Dietary fibre as well as resistant carbohydrate preparations escape digestion in the small intestine and depending on the type can have a range of attributes in the colon including fermentation and bulking. The presence of nutrients in the intestinal lumen, with respect to either luminal nutrition or intestinal workload, has profound actions on the development and maintenance of the intestinal epithelium(Reference Goodlad, Plumb and Wright11, Reference Goodlad, Wilson, Lenton, Wright, Gregory and McCullagh12). Atrophy of the colon is observed with a resistant carbohydrate-free ‘elemental’ diet(Reference Sasaki, FitzGerald, Grant, Wright and Goodlad13), which can be reversed by resistant carbohydrates, but only in animals with an intestinal flora(Reference Goodlad, Lenton, Ghatei, Adrian, Bloom and Wright14).
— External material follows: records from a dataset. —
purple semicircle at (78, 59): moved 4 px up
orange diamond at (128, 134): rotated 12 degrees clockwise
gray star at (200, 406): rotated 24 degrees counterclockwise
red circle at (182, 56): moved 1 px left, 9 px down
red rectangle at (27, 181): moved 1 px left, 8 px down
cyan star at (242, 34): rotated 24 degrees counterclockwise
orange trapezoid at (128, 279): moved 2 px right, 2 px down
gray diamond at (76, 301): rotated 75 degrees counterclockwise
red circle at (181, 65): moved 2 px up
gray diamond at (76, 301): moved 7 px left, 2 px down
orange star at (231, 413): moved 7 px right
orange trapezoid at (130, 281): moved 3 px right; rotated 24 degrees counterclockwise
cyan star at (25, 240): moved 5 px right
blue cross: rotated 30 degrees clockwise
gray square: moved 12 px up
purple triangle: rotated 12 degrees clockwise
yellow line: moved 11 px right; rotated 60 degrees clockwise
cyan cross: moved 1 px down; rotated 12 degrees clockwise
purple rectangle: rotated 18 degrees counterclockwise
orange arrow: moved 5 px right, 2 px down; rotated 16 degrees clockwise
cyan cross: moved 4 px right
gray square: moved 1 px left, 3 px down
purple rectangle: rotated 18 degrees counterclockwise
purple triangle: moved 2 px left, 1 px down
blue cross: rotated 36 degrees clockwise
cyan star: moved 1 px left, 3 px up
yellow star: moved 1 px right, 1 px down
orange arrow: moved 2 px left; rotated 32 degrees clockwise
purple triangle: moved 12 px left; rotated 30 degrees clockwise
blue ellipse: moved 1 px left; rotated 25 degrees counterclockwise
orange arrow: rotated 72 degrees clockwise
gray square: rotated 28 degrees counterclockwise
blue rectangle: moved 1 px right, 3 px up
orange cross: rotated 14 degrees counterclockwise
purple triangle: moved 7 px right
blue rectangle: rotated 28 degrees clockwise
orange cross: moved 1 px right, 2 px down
This effect is not seen in germ-free rodents(Reference Goodlad, Ratcliffe, Fordham and Wright15, Reference Pell, Johnson and Goodlad16), demonstrating that it is the products of fermentation (the SCFA), rather than bulk, that are trophic. Excessive and rapid fermentation in the colon has been linked to increased proliferation of the intestinal epithelium(Reference Goodlad, Ratcliffe, Fordham and Wright15, Reference Pell, Johnson and Goodlad16). As increased proliferation is generally considered to be a risk factor for carcinogenesis(Reference Preston-Martin, Pike, Ross, Jones and Henderson17), the desirability of consuming large amounts of rapidly fermented resistant carbohydrates needs to be questioned.
The present study compares the effects of a normal diet, a semi-synthetic diet and the semi-synthetic diet supplemented with resistant carbohydrate preparations of differing fermentabilities. The effects were investigated with normal mice and cancer-prone mice (adenomatous polyposis coli multiple intestinal neoplasia (Apc Min/+) mice). Intestinal cell renewal and crypt fission were measured in the small intestine and in the colon(Reference Wasan, Park, Liu, Mandir, Winnett, Sasieni, Bodmer, Goodlad and Wright18). Crypt fission is an alternate means of increasing intestinal tissue mass by creating new crypts and could be the main mechanism for the spread of mutant clones of cells in the gut(Reference Preston, Wong and Chan19, Reference Brittan and Wright20). The present study therefore addresses the effect of different fermentable substrates on cell proliferation and polyp formation as a model for investigating their potential influence on the development of gut cancer.
Methods
The effects of the diets on polyp number size and burden were measured in the Apc Min/+ mouse, which is generally considered to be a good pre-clinical model of gut cancer(Reference Corpet and Pierre21–Reference Goodlad and Alison23). The Apc Min/+ mouse is heterozygous at the Apc (adenomatous polyposis coli) locus (as occurs in familial adenomatous polyposis in man) and loss of the remaining wild-type allele leads to β-catenin accumulation and relocation to the nucleus, where it forms a complex with Tcf-4 leading to the transcription of tumour-promoting genes.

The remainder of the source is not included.